Activity
Keep every word of the listing and drop the images when you write it out.

Supplied information
:::

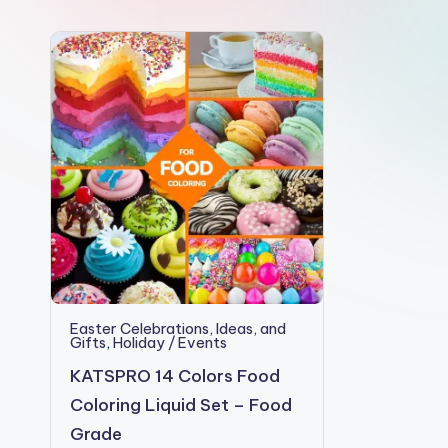
e
Easter Celebrations, Ideas, and
Gifts
,
Holiday / Events
KATSPRO 14 Colors Food
Coloring Liquid Set – Food
Grade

:::

Task response
e
Easter Celebrations, Ideas, and
Gifts
,
Holiday / Events
KATSPRO 14 Colors Food
Coloring Liquid Set – Food
Grade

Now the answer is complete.